Q: The question on all of our minds is how the pandemic will change the future of higher education. What sorts of conversations do you think colleges and universities need to be having today to increase their resilience, impact and viability in the future?

A: According to RNL research (2022), over each of the last five years, face-to-face undergraduate and graduate enrollments had a net decline, while online enrollments have seen significant expansion. The pandemic further accelerated online growth. University presidents and provosts are taking advantage of the post-pandemic environment to transform their universities by building digital ecosystems.

Future-oriented universities used Higher Education Emergency Relief funds to invest in virtual infrastructure, multichannel communication systems for students (chat, videoconference, email, phone), augmented websites for self-service, extended call center hours and 24-7 tech support, and advising by phone or videoconferencing.

HEERF funds were used to hire instructional designers to improve the quality of the online courses, to move away from the remote Zoom classes. Designers built engaging, multimedia-rich, immersive classes with simulations, virtual and augmented reality, using research-based expertise on how students learn online.

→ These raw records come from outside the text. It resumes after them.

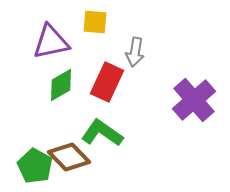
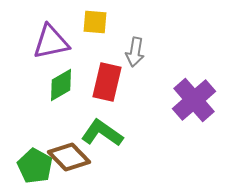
red rectangle: rotated 12 degrees counterclockwise
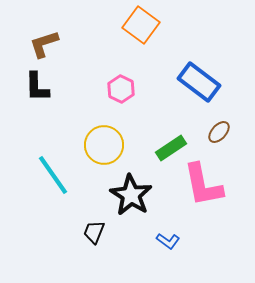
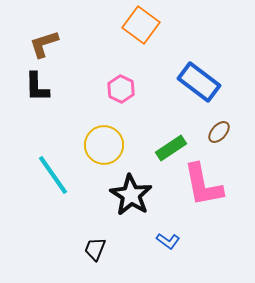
black trapezoid: moved 1 px right, 17 px down
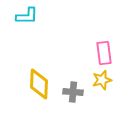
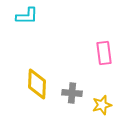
yellow star: moved 25 px down
yellow diamond: moved 2 px left
gray cross: moved 1 px left, 1 px down
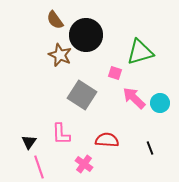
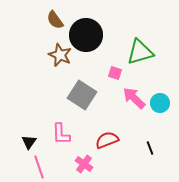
red semicircle: rotated 25 degrees counterclockwise
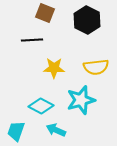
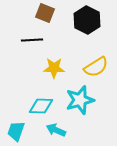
yellow semicircle: rotated 25 degrees counterclockwise
cyan star: moved 1 px left
cyan diamond: rotated 25 degrees counterclockwise
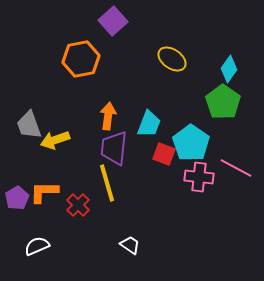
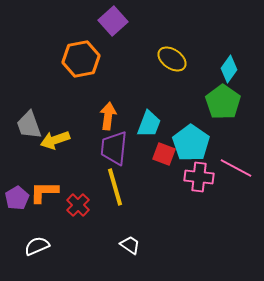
yellow line: moved 8 px right, 4 px down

These investments are essential because students continue to demand more engaging, better-designed courses, and they will continue to question the value for online tuition cost and fees.

Universities will increase online offerings. AASCU and Wiley just released research on the Evolution of Online Learning at Public Universities (2022). Over 90 percent of the provosts reported increasing online growth in the next three to five years, and 72 percent support increased funding for online infrastructure. More faculty hires will be required to teach both online and face-to-face, and an increasing number of full-time faculty will only teach online. In my consulting work, private nonprofit universities are also expanding their market-driven online offerings, particularly graduate programs.

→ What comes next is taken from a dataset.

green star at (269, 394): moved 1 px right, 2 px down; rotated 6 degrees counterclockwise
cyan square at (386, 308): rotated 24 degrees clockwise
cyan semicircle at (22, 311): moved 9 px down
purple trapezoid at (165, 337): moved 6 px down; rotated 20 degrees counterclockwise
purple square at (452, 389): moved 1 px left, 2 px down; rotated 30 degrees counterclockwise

In this post-pandemic environment, CHEA and the regional accreditors need to step up. Current distance education accreditation standards are not being consistently followed or assessed. The standards need to be rigorously updated to improve the quality of the virtual learning experience and support. After 25 years of online research and experience, experts across the U.S. can advise accreditors regarding the improvements that must be made.

Longevity in delivering online courses or the number of online programs offered are no proxy for quality. Universities offer a range of quality: some online courses are best in class, and the same university may offer others that are worst in class and reputationally damaging. How many presidents and provosts have randomly selected a number of online courses from various colleges and gone through the courses? Is this a course that would excite you or engage you to learn?

Resilient universities have taken advantage of the pandemic to improve services for all students at a distance and increase access to their universities through virtual programs. Building on the university’s brand, a select number of market-driven, high-growth signature virtual programs, with exquisite design, trained faculty and exceptional student support, will enhance the university’s impact and viability in the future.